**What is being asked:**
Without the images, output each record below as it stands.

**Dataset records:**
—————
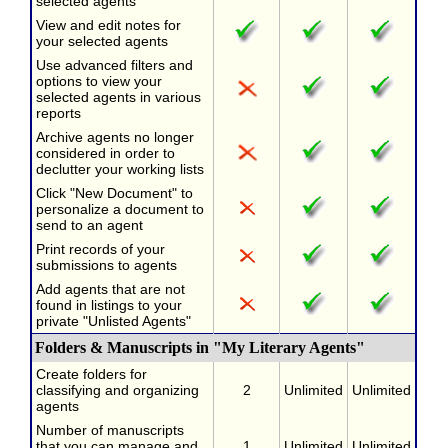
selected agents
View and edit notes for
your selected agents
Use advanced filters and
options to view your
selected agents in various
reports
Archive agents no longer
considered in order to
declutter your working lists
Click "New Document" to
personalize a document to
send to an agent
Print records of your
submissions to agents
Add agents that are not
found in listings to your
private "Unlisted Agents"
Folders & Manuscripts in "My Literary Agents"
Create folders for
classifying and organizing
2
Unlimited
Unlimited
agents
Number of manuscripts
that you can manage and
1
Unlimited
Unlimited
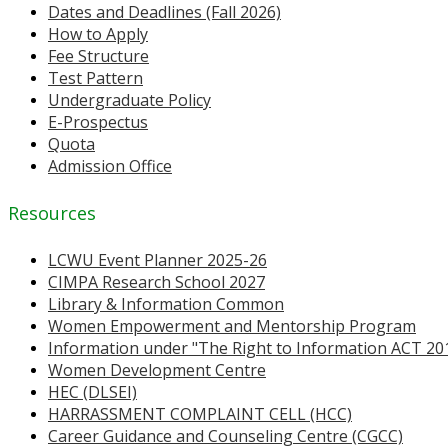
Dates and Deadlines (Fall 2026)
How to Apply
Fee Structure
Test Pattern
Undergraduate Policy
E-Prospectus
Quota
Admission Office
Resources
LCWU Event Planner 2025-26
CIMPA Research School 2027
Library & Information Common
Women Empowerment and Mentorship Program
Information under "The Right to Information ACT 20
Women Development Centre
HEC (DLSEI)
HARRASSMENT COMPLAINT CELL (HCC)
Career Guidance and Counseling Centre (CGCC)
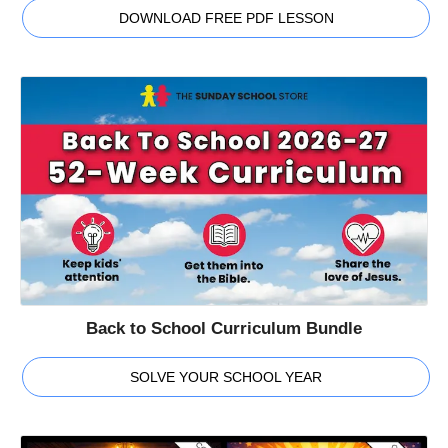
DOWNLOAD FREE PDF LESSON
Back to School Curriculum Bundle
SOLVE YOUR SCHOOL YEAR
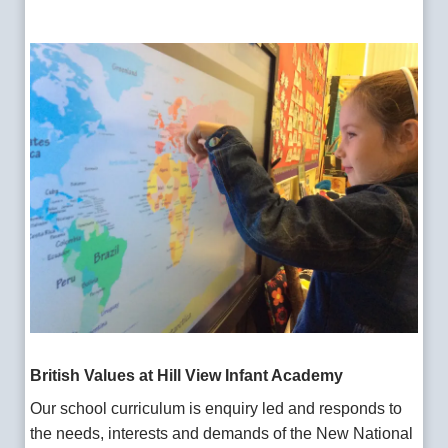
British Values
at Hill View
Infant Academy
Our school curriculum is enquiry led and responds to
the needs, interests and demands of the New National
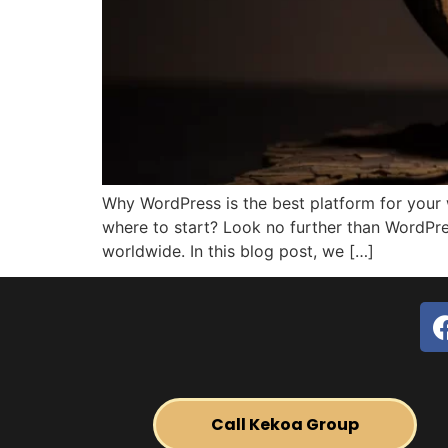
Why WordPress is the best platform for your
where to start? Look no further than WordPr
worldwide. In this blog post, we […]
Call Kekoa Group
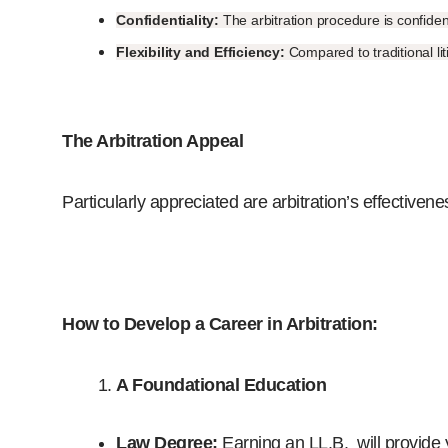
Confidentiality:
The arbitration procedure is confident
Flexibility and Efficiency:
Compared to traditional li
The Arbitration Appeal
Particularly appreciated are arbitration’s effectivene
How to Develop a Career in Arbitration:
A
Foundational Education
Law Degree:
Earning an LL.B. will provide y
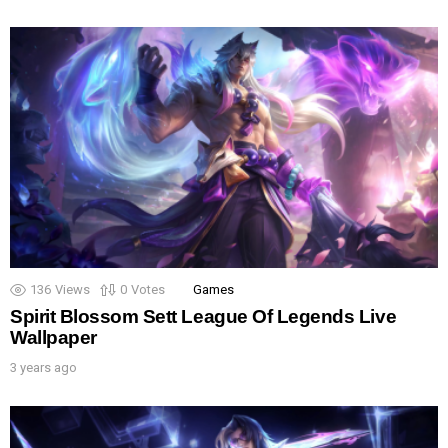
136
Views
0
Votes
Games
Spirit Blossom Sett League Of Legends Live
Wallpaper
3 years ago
—————
**Expected output:**
selected agents
View and edit notes for
your selected agents
Use advanced filters and
options to view your
selected agents in various
reports
Archive agents no longer
considered in order to
declutter your working lists
Click "New Document" to
personalize a document to
send to an agent
Print records of your
submissions to agents
Add agents that are not
found in listings to your
private "Unlisted Agents"
Folders & Manuscripts in "My Literary Agents"
Create folders for
classifying and organizing
2
Unlimited
Unlimited
agents
Number of manuscripts
that you can manage and
1
Unlimited
Unlimited
Dates and Deadlines (Fall 2026)
How to Apply
Fee Structure
Test Pattern
Undergraduate Policy
E-Prospectus
Quota
Admission Office
Resources
LCWU Event Planner 2025-26
CIMPA Research School 2027
Library & Information Common
Women Empowerment and Mentorship Program
Information under "The Right to Information ACT 20
Women Development Centre
HEC (DLSEI)
HARRASSMENT COMPLAINT CELL (HCC)
Career Guidance and Counseling Centre (CGCC)
DOWNLOAD FREE PDF LESSON
Back to School Curriculum Bundle
SOLVE YOUR SCHOOL YEAR
British Values
at Hill View
Infant Academy
Our school curriculum is enquiry led and responds to
the needs, interests and demands of the New National
Why WordPress is the best platform for your
where to start? Look no further than WordPr
worldwide. In this blog post, we […]
Call Kekoa Group
Confidentiality:
The arbitration procedure is confident
Flexibility and Efficiency:
Compared to traditional li
The Arbitration Appeal
Particularly appreciated are arbitration’s effectivene
How to Develop a Career in Arbitration:
A
Foundational Education
Law Degree:
Earning an LL.B. will provide y
136
Views
0
Votes
Games
Spirit Blossom Sett League Of Legends Live
Wallpaper
3 years ago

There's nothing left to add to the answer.